Across the Tasman Sea, Australia then beat Ireland in front of more than 75,000 fans in Sydney. But it did so without Kerr, its star striker, who sustained a calf injury the night before the game. Kerr will miss at least two games, Australia’s team announced, becoming the latest elite player ruled out of a tournament already marred by knee injuries that have sideline almost a dozen other top players.
Without Kerr, whose face adorns tournament posters across the continent-sized country, Australia created few openings against a stubborn Irish team and required a penalty from defender Steph Catley, its stand-in captain in place of Kerr, to ensure that like New Zealand it would open the tournament with a victory.
Two years in the planning, the World Cup opened only 3 miles and 12 hours removed from the site of a mass shooting in an office building under construction near the city’s waterfront and down the block from Norway’s team hotel. Three people died, including the gunman, and five were injured. The opening game began with a moment of silence to honor the victims.
The tournament also began with testy pretournament talk about rainbow armbands, unequal prize money and lagging ticket sales, and a first glimpse of the talent spread across its expanded 32-team field.
That expansion, fueled by investments in dozens of countries and efforts by FIFA, world soccer’s governing body, to grow the women’s game, has helped create perhaps the most wide-open tournament in its 32-year history. But it has also the prospect of competitive imbalance: Australia’s opponent, Ireland, was one of eight newcomers in the field, each of them soon to face a daunting challenge against an established power like the United States, the two-time reigning champion, and European teams like Sweden, Spain, France and Germany.
Contradictions like that were already among the World Cup’s storylines. Organizers have sold almost 1.4 million tickets, for example, but last week offered more than 20,000 others for free to fans in New Zealand, where sales have been disappointing. The teams were playing for a record pool of prize money — $110 million, more than triple the amount of four years ago — but dozens of players have complained that their federations have refused to offer them a fair share of the payouts.

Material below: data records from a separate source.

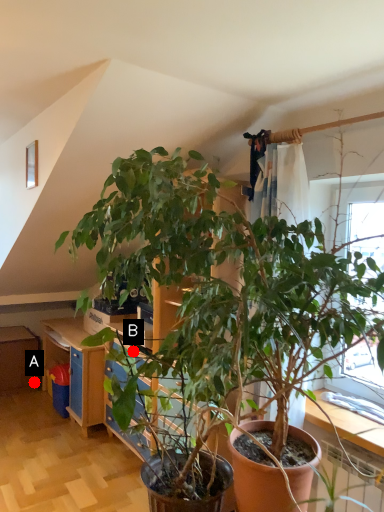 Question: Two points are circled on the image, labeled by A and B beside each circle. Which point is closer to the camera taking this photo?

Choices:
 (A) A is closer
 (B) B is closer

Answer: (B) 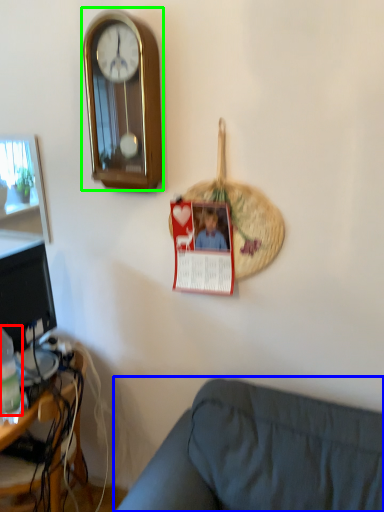 Question: Which object is the closest to the bottle (highlighted by a red box)? Choose among these: studio couch (highlighted by a blue box) or wall clock (highlighted by a green box).

Choices:
 (A) studio couch
 (B) wall clock

Answer: (A) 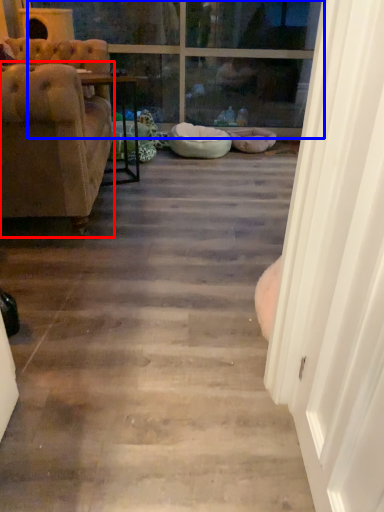 Question: Which point is further to the camera, chair (highlighted by a red box) or window (highlighted by a blue box)?

Choices:
 (A) chair
 (B) window

Answer: (B) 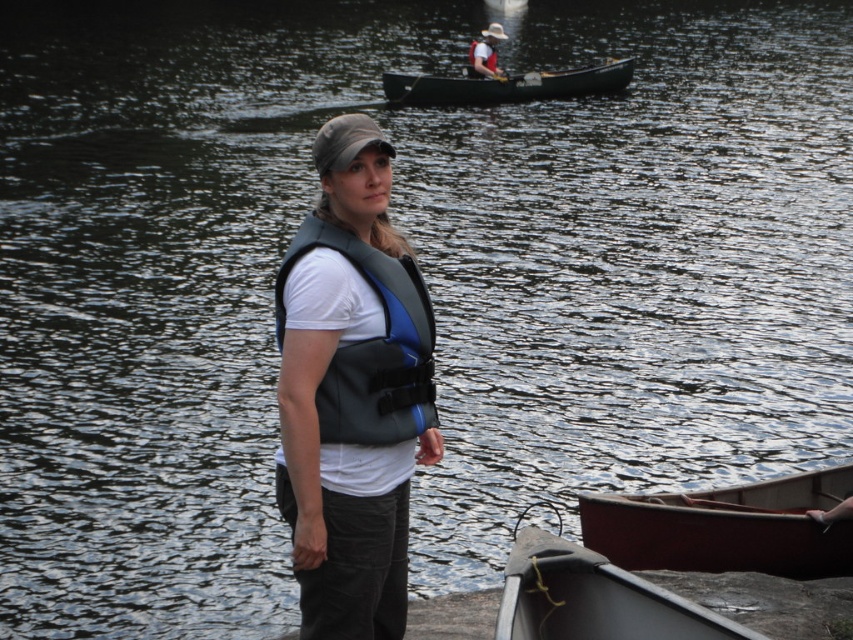 You are standing at the point marked as point (726, 528) in the image. What object is located at this point?

The point (726, 528) corresponds to the smooth red canoe at lower right.

You are the person in the life vest at the lakeside. You want to grab your white fabric baseball hat at upper center but there is a smooth red canoe at lower right blocking your path. Can you reach the hat without moving the canoe?

The smooth red canoe at lower right is in front of the white fabric baseball hat at upper center, so the canoe is blocking the path to the hat. You would need to move the canoe to reach the hat. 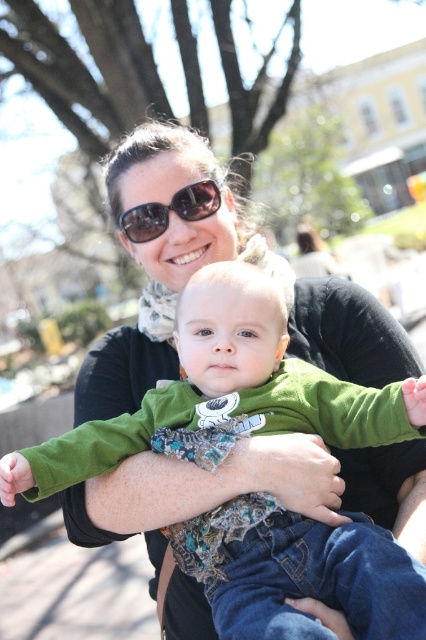 From the picture: You are a photographer trying to capture a closeup of the baby while ensuring the woman is still visible in the frame. Given their positions, can you position yourself so that both the green soft fabric baby at center and the black reflective sunglasses at upper center are in the shot without any overlap?

The green soft fabric baby at center is positioned on the right side of black reflective sunglasses at upper center, so yes, you can position yourself to capture both without overlap by framing the shot to include both the right side of the baby and the left side of the sunglasses.

Looking at this image, you are a photographer trying to capture a closeup of the baby in the image. The baby is at the center, and there is a point marked at coordinate [224,394]. Where exactly is the point located in relation to the baby?

The point at [224,394] is located at the green soft fabric baby at center. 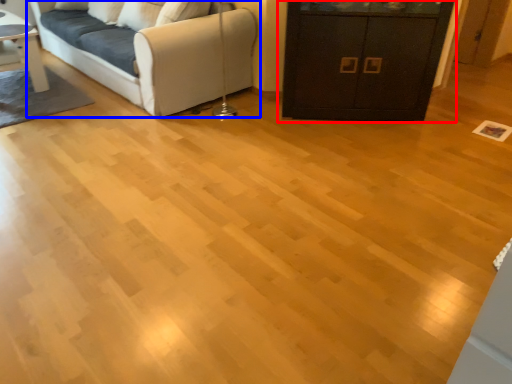 Question: Which of the following is the closest to the observer, cabinetry (highlighted by a red box) or studio couch (highlighted by a blue box)?

Choices:
 (A) cabinetry
 (B) studio couch

Answer: (A) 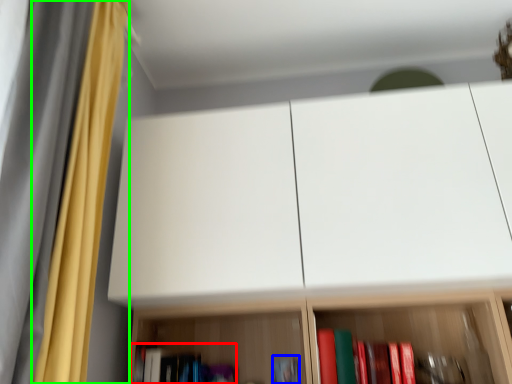 Question: Which object is positioned farthest from book (highlighted by a red box)? Select from book (highlighted by a blue box) and curtain (highlighted by a green box).

Choices:
 (A) book
 (B) curtain

Answer: (B) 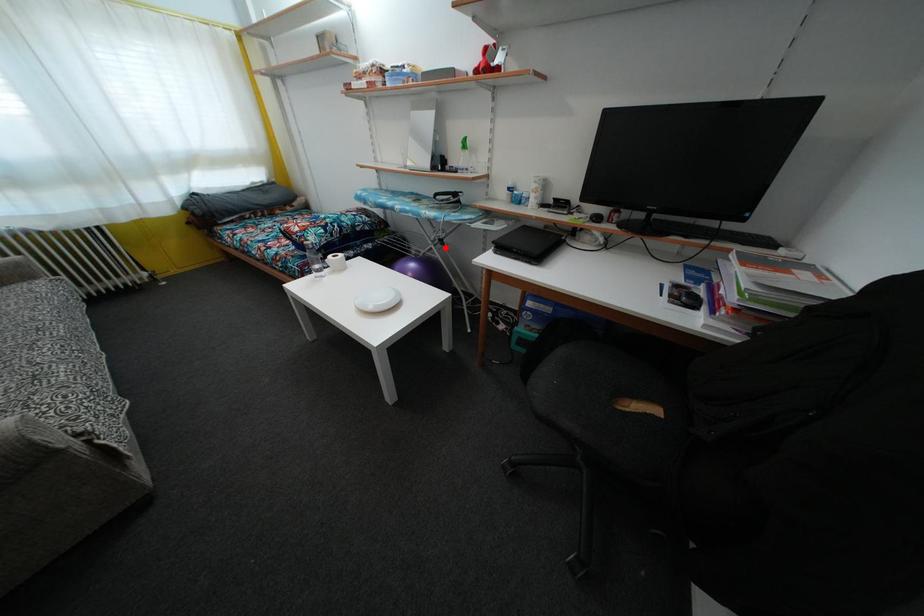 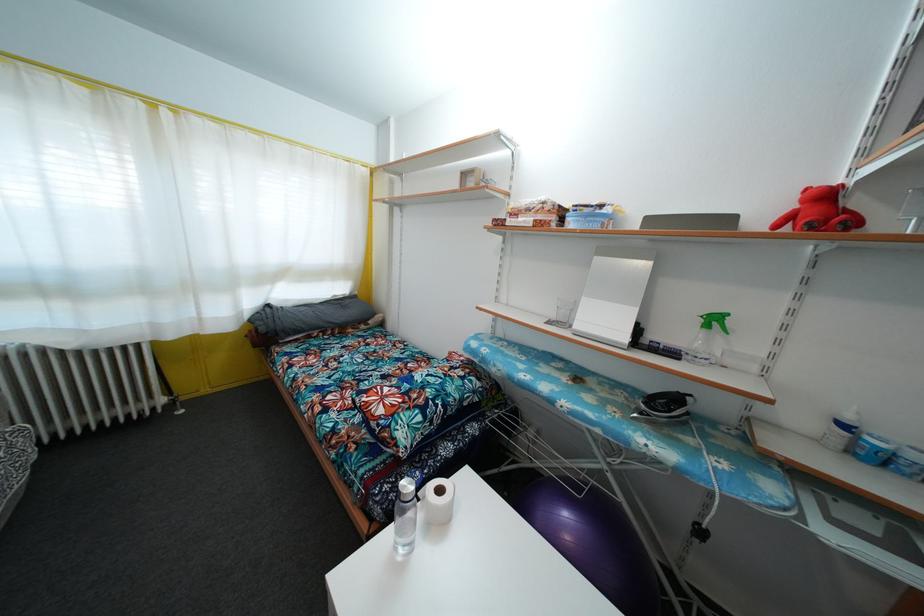 Question: I am providing you with two images of the same scene from different viewpoints. A red point is marked on the first image. At the location where the point appears in image 1, is it still visible in image 2?

Choices:
 (A) Yes
 (B) No

Answer: (A) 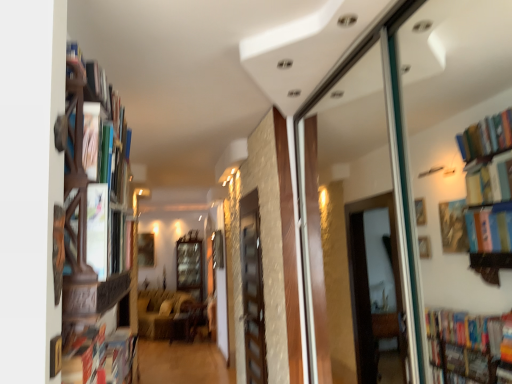 Question: Is wooden bookshelf at left beside velvet beige sofa at center?

Choices:
 (A) no
 (B) yes

Answer: (A)

Question: Is the depth of wooden bookshelf at left less than that of velvet beige sofa at center?

Choices:
 (A) no
 (B) yes

Answer: (B)

Question: From the image's perspective, would you say wooden bookshelf at left is shown under velvet beige sofa at center?

Choices:
 (A) yes
 (B) no

Answer: (B)

Question: Is wooden bookshelf at left facing towards velvet beige sofa at center?

Choices:
 (A) yes
 (B) no

Answer: (B)

Question: Can you confirm if wooden bookshelf at left is smaller than velvet beige sofa at center?

Choices:
 (A) no
 (B) yes

Answer: (B)

Question: Considering the relative sizes of wooden bookshelf at left and velvet beige sofa at center in the image provided, is wooden bookshelf at left thinner than velvet beige sofa at center?

Choices:
 (A) yes
 (B) no

Answer: (A)

Question: Does velvet beige sofa at center have a greater width compared to wooden cabinet at center?

Choices:
 (A) yes
 (B) no

Answer: (A)

Question: Is velvet beige sofa at center thinner than wooden cabinet at center?

Choices:
 (A) no
 (B) yes

Answer: (A)

Question: From a real-world perspective, is velvet beige sofa at center on wooden cabinet at center?

Choices:
 (A) yes
 (B) no

Answer: (B)

Question: Is velvet beige sofa at center to the right of wooden cabinet at center from the viewer's perspective?

Choices:
 (A) no
 (B) yes

Answer: (A)

Question: Is velvet beige sofa at center beside wooden cabinet at center?

Choices:
 (A) yes
 (B) no

Answer: (B)

Question: From a real-world perspective, is velvet beige sofa at center physically below wooden cabinet at center?

Choices:
 (A) no
 (B) yes

Answer: (B)

Question: From the image's perspective, is wooden cabinet at center beneath velvet beige sofa at center?

Choices:
 (A) no
 (B) yes

Answer: (A) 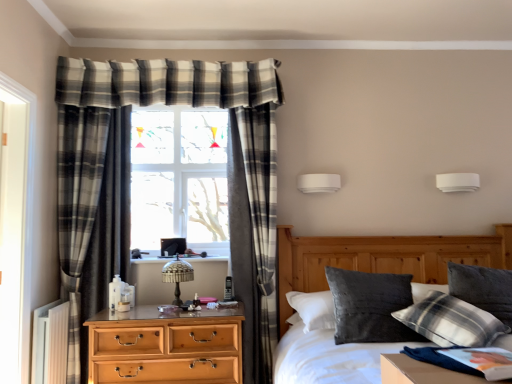 Question: Considering the relative sizes of plaid fabric pillow at upper right, the 2th pillow viewed from the left, and velvet grey pillow at center in the image provided, is plaid fabric pillow at upper right, the 2th pillow viewed from the left, taller than velvet grey pillow at center?

Choices:
 (A) yes
 (B) no

Answer: (B)

Question: Is the position of plaid fabric pillow at upper right, which is the 1th pillow from right to left, less distant than that of velvet grey pillow at center?

Choices:
 (A) yes
 (B) no

Answer: (B)

Question: From the image's perspective, is plaid fabric pillow at upper right, which is the 1th pillow from right to left, beneath velvet grey pillow at center?

Choices:
 (A) yes
 (B) no

Answer: (B)

Question: Considering the relative positions of plaid fabric pillow at upper right, the 2th pillow viewed from the left, and velvet grey pillow at center in the image provided, is plaid fabric pillow at upper right, the 2th pillow viewed from the left, behind velvet grey pillow at center?

Choices:
 (A) yes
 (B) no

Answer: (A)

Question: Considering the relative sizes of plaid fabric pillow at upper right, the 2th pillow viewed from the left, and velvet grey pillow at center in the image provided, is plaid fabric pillow at upper right, the 2th pillow viewed from the left, bigger than velvet grey pillow at center?

Choices:
 (A) no
 (B) yes

Answer: (A)

Question: Is light brown wooden chest of drawers at center left inside the boundaries of translucent glass table lamp at center, or outside?

Choices:
 (A) inside
 (B) outside

Answer: (B)

Question: From the image's perspective, is light brown wooden chest of drawers at center left above or below translucent glass table lamp at center?

Choices:
 (A) below
 (B) above

Answer: (A)

Question: Is light brown wooden chest of drawers at center left taller or shorter than translucent glass table lamp at center?

Choices:
 (A) tall
 (B) short

Answer: (A)

Question: Does point (224, 352) appear closer or farther from the camera than point (176, 299)?

Choices:
 (A) farther
 (B) closer

Answer: (B)

Question: Is velvety dark gray pillow at center-right, marked as the second pillow in a right-to-left arrangement, spatially inside plaid fabric curtain at center, or outside of it?

Choices:
 (A) outside
 (B) inside

Answer: (A)

Question: Considering the positions of velvety dark gray pillow at center-right, the 1th pillow from the left, and plaid fabric curtain at center in the image, is velvety dark gray pillow at center-right, the 1th pillow from the left, taller or shorter than plaid fabric curtain at center?

Choices:
 (A) short
 (B) tall

Answer: (A)

Question: Considering the positions of velvety dark gray pillow at center-right, the 1th pillow from the left, and plaid fabric curtain at center in the image, is velvety dark gray pillow at center-right, the 1th pillow from the left, bigger or smaller than plaid fabric curtain at center?

Choices:
 (A) small
 (B) big

Answer: (A)

Question: From a real-world perspective, relative to plaid fabric curtain at center, is velvety dark gray pillow at center-right, marked as the second pillow in a right-to-left arrangement, vertically above or below?

Choices:
 (A) above
 (B) below

Answer: (B)

Question: From a real-world perspective, is white plastic radiator at lower left positioned above or below plaid fabric pillow at upper right, which is the 1th pillow from right to left?

Choices:
 (A) above
 (B) below

Answer: (B)

Question: Would you say white plastic radiator at lower left is inside or outside plaid fabric pillow at upper right, which is the 1th pillow from right to left?

Choices:
 (A) inside
 (B) outside

Answer: (B) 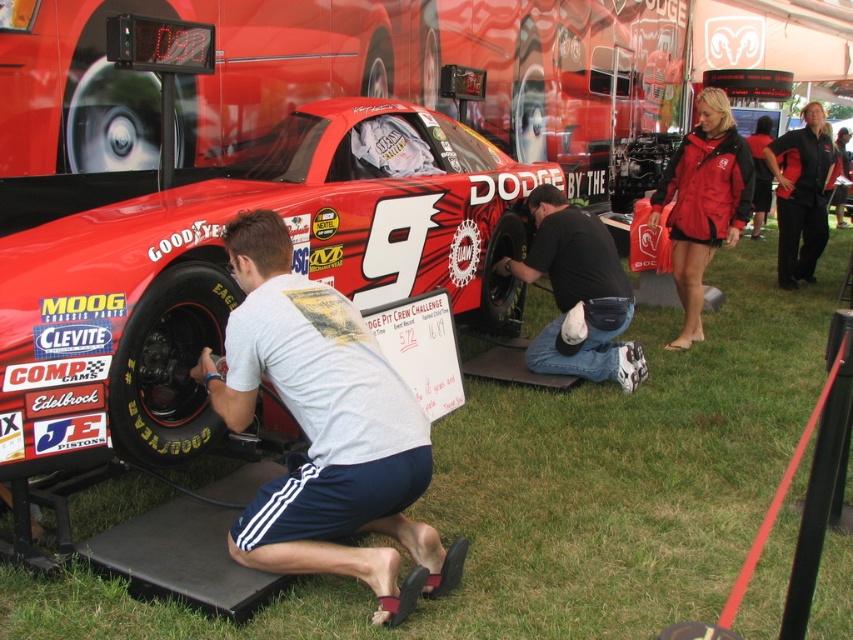 Question: Which object appears closest to the camera in this image?

Choices:
 (A) red matte jacket at upper right
 (B) black fabric jacket at upper right

Answer: (A)

Question: Is white fabric shirt at lower left closer to camera compared to black fabric jacket at upper right?

Choices:
 (A) no
 (B) yes

Answer: (B)

Question: Which object appears closest to the camera in this image?

Choices:
 (A) white fabric shirt at lower left
 (B) black rubber tire at lower left
 (C) shiny red car at center

Answer: (A)

Question: Which object is closer to the camera taking this photo?

Choices:
 (A) shiny red car at center
 (B) black rubber tire at lower center
 (C) red matte jacket at upper right

Answer: (A)

Question: Considering the relative positions of black fabric pants at lower center and black fabric jacket at upper right in the image provided, where is black fabric pants at lower center located with respect to black fabric jacket at upper right?

Choices:
 (A) left
 (B) right

Answer: (A)

Question: Can you confirm if black rubber tire at lower left is positioned to the left of black rubber tire at lower center?

Choices:
 (A) yes
 (B) no

Answer: (A) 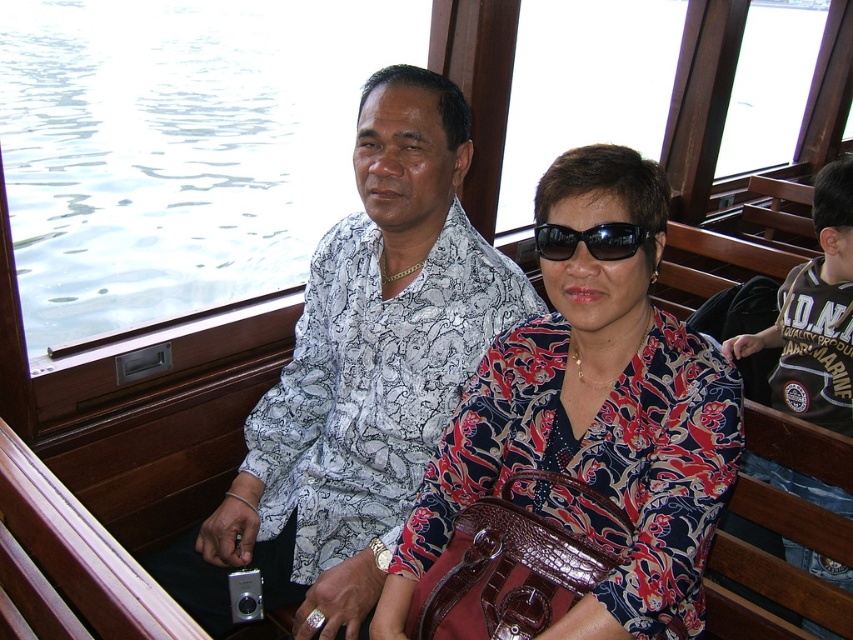 You are a photographer trying to capture a candid shot of the two people inside the boat. You notice the white printed shirt at center and the silver metallic camera at lower left. Which object is positioned higher in the scene?

The white printed shirt at center is located above the silver metallic camera at lower left, so the white printed shirt at center is positioned higher in the scene.

What are the coordinates of the silver metallic camera at lower left?

The silver metallic camera at lower left is located at coordinates point (193, 582). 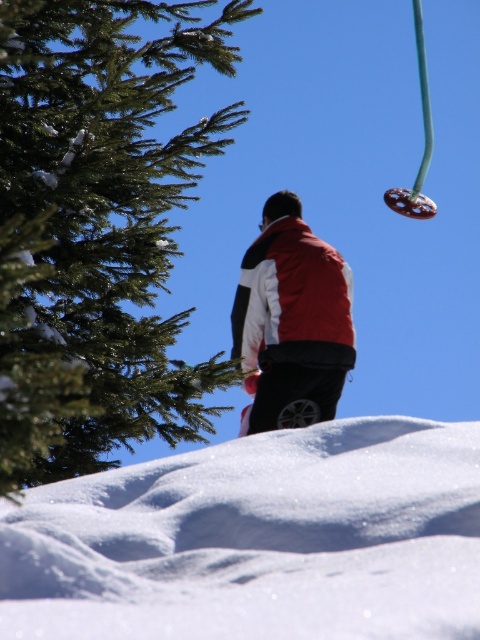 Between white powdery snow at center and green textured pine tree at left, which one has more height?

With more height is green textured pine tree at left.

Locate an element on the screen. The image size is (480, 640). white powdery snow at center is located at coordinates (257, 540).

Image resolution: width=480 pixels, height=640 pixels. Find the location of `white powdery snow at center`. white powdery snow at center is located at coordinates click(257, 540).

Locate an element on the screen. This screenshot has height=640, width=480. white powdery snow at center is located at coordinates (257, 540).

Between green textured pine tree at left and matte red vest at center, which one has more height?

green textured pine tree at left

Is green textured pine tree at left positioned in front of matte red vest at center?

Yes, green textured pine tree at left is closer to the viewer.

You are a GUI agent. You are given a task and a screenshot of the screen. Output one action in this format:
    pyautogui.click(x=<x>, y=<y>)
    Task: Click on the green textured pine tree at left
    
    Given the screenshot: What is the action you would take?
    pyautogui.click(x=97, y=228)

This screenshot has width=480, height=640. What are the coordinates of `green textured pine tree at left` in the screenshot? It's located at (97, 228).

In the scene shown: Is white powdery snow at center closer to camera compared to matte red vest at center?

Yes.

Is white powdery snow at center further to camera compared to matte red vest at center?

No, it is not.

This screenshot has height=640, width=480. What do you see at coordinates (257, 540) in the screenshot? I see `white powdery snow at center` at bounding box center [257, 540].

You are a GUI agent. You are given a task and a screenshot of the screen. Output one action in this format:
    pyautogui.click(x=<x>, y=<y>)
    Task: Click on the white powdery snow at center
    This screenshot has width=480, height=640.
    Given the screenshot: What is the action you would take?
    pyautogui.click(x=257, y=540) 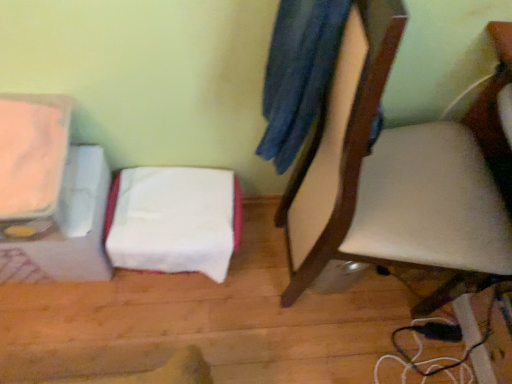 Question: Is white fabric at lower left outside matte orange toaster at left?

Choices:
 (A) yes
 (B) no

Answer: (A)

Question: Can you see white fabric at lower left touching matte orange toaster at left?

Choices:
 (A) no
 (B) yes

Answer: (A)

Question: Does white fabric at lower left appear on the left side of matte orange toaster at left?

Choices:
 (A) yes
 (B) no

Answer: (B)

Question: Is matte orange toaster at left completely or partially inside white fabric at lower left?

Choices:
 (A) yes
 (B) no

Answer: (B)

Question: Is white fabric at lower left facing towards matte orange toaster at left?

Choices:
 (A) yes
 (B) no

Answer: (B)

Question: Based on their positions, is matte orange toaster at left located to the left or right of white fabric at lower left?

Choices:
 (A) left
 (B) right

Answer: (A)

Question: Considering the positions of matte orange toaster at left and white fabric at lower left in the image, is matte orange toaster at left wider or thinner than white fabric at lower left?

Choices:
 (A) thin
 (B) wide

Answer: (B)

Question: From the image's perspective, is matte orange toaster at left located above or below white fabric at lower left?

Choices:
 (A) above
 (B) below

Answer: (A)

Question: Considering their positions, is matte orange toaster at left located in front of or behind white fabric at lower left?

Choices:
 (A) behind
 (B) front

Answer: (B)

Question: Is point (212, 208) positioned closer to the camera than point (413, 256)?

Choices:
 (A) closer
 (B) farther

Answer: (B)

Question: Considering the positions of white fabric at lower left and white leather chair at center in the image, is white fabric at lower left taller or shorter than white leather chair at center?

Choices:
 (A) tall
 (B) short

Answer: (B)

Question: Considering the positions of white fabric at lower left and white leather chair at center in the image, is white fabric at lower left wider or thinner than white leather chair at center?

Choices:
 (A) thin
 (B) wide

Answer: (A)

Question: Based on their sizes in the image, would you say white fabric at lower left is bigger or smaller than white leather chair at center?

Choices:
 (A) small
 (B) big

Answer: (A)

Question: Considering the positions of point (453, 251) and point (82, 268), is point (453, 251) closer or farther from the camera than point (82, 268)?

Choices:
 (A) closer
 (B) farther

Answer: (A)

Question: Is white leather chair at center taller or shorter than matte orange toaster at left?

Those disputes surely will continue as the tournament rolls out toward its final on Aug. 20 in Sydney. But on Thursday, at least, the focus was on the field, on the opportunities for new teams, on the rich rewards available to the players, and on a famous first for New Zealand, the star, for one night, of the biggest party in women’s soccer.
Organizers will surely hope that Kerr can get healthy enough to join the party, too. The forward is the one undisputed superstar in the Australian ranks, with a celebrity in her home country that in many ways eclipses the sport itself.
It was her name that was by far the one most commonly emblazoned on the backs of fans sporting the golden Australian jersey as they made their way to what was by far the highest attended women’s soccer game ever staged in Australia.
Kerr cut a forlorn figure in the moments before the game, walking out among the substitutes. Australian officials said Kerr would undergo an evaluation before the third and final group game. Kerr told her 1.2 million followers on Instagram that she wanted to share the news to avoid any distraction for her team. “I would have loved to have been out there tonight but I can’t wait to be a part of this amazing journey which starts now,” she wrote.
Without Kerr, and despite the narrow victory, that journey will almost certainly be a lot bumpier for the co-hosts.